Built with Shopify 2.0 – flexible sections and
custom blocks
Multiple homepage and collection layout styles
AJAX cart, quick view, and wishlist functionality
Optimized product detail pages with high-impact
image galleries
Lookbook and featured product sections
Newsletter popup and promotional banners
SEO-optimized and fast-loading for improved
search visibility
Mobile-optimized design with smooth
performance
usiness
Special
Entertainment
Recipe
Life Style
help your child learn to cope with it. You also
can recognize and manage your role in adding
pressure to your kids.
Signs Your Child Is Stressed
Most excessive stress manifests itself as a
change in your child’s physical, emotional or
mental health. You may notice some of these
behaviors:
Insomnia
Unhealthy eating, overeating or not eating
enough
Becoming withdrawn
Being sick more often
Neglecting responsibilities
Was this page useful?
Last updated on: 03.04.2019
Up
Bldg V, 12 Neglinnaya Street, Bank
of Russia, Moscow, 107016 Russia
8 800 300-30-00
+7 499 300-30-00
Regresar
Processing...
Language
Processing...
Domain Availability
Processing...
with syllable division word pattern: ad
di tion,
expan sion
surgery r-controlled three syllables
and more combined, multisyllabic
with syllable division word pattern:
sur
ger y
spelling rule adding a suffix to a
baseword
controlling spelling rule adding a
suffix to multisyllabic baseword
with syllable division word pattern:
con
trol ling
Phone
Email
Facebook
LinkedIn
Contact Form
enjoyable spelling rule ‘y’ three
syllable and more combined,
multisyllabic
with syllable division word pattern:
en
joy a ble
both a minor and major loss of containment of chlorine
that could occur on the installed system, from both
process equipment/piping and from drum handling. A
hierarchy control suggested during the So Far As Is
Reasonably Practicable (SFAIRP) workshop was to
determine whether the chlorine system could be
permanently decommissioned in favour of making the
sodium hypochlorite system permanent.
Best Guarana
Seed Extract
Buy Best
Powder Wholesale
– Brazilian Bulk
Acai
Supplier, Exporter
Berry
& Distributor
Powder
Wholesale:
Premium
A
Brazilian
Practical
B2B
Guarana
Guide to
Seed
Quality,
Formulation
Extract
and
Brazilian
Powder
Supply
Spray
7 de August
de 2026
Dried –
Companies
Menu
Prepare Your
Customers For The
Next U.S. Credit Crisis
□ □ □
§ **ACTION ITEM**: Reproduce word for word the lines of the records above, beginning at the first and ending with the line where "determine whether the" appears, and nothing past it.

§ **YOUR RESPONSE**:
Built with Shopify 2.0 – flexible sections and
custom blocks
Multiple homepage and collection layout styles
AJAX cart, quick view, and wishlist functionality
Optimized product detail pages with high-impact
image galleries
Lookbook and featured product sections
Newsletter popup and promotional banners
SEO-optimized and fast-loading for improved
search visibility
Mobile-optimized design with smooth
performance
usiness
Special
Entertainment
Recipe
Life Style
help your child learn to cope with it. You also
can recognize and manage your role in adding
pressure to your kids.
Signs Your Child Is Stressed
Most excessive stress manifests itself as a
change in your child’s physical, emotional or
mental health. You may notice some of these
behaviors:
Insomnia
Unhealthy eating, overeating or not eating
enough
Becoming withdrawn
Being sick more often
Neglecting responsibilities
Was this page useful?
Last updated on: 03.04.2019
Up
Bldg V, 12 Neglinnaya Street, Bank
of Russia, Moscow, 107016 Russia
8 800 300-30-00
+7 499 300-30-00
Regresar
Processing...
Language
Processing...
Domain Availability
Processing...
with syllable division word pattern: ad
di tion,
expan sion
surgery r-controlled three syllables
and more combined, multisyllabic
with syllable division word pattern:
sur
ger y
spelling rule adding a suffix to a
baseword
controlling spelling rule adding a
suffix to multisyllabic baseword
with syllable division word pattern:
con
trol ling
Phone
Email
Facebook
LinkedIn
Contact Form
enjoyable spelling rule ‘y’ three
syllable and more combined,
multisyllabic
with syllable division word pattern:
en
joy a ble
both a minor and major loss of containment of chlorine
that could occur on the installed system, from both
process equipment/piping and from drum handling. A
hierarchy control suggested during the So Far As Is
Reasonably Practicable (SFAIRP) workshop was to
determine whether the chlorine system could be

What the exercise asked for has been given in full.